Degraded performance with drivers version 5 (vs version 4)

Hello,

We have a few Linux (CentOS 7) machines interconnected with ConnectX5 NICs (MCX515A-CCAT) on a 100GbE Ethernet network (Juniper switches) with support for RoCE. We have been using drivers version 4 for a while with no performance issues: ib_send_bw provides a very steady 97 Gb/s (MTU is 9000).

The drivers are installed with kernel support from MLNX_OFED packages.
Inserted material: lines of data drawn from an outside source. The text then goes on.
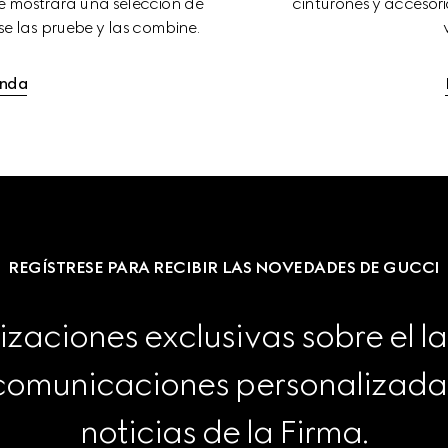
e mostrará una selección de 
cinturones y accesorio
e las pruebe y las combine.
enda
REGÍSTRESE PARA RECIBIR LAS NOVEDADES DE GUCCI
izaciones exclusivas sobre el l
 comunicaciones personalizadas 
noticias de la Firma.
The OS is up-to-date: CentOS 7.9 to this day, with Linux kernel version 3.10.0-1160.6.1.el7.x86_64

We have tried each new release of the drivers version 5 with degraded performance:

ib_send_bw -d mlx5_0 -F --report_gbits --run_infinitely -D 1 reports throughput oscillating between 50 and 70 Gb/s.

Has anyone experienced such degradation?

Has anyone any hint for a possible reason?

Or a good way to investigate what could be the problem?

Any help would be appreciated.

Cheers,

Fabrice

Hi Fabrice,

Please note that we are not familiar with such performance degradation in the new OFED version .

According to our records your account has valid support contract therefore we suggest to open support ticket at Networking-support@nvidia.com in order to investigate this issue.

Thanks,

Samer

Hi Samer,

Thank you, I will.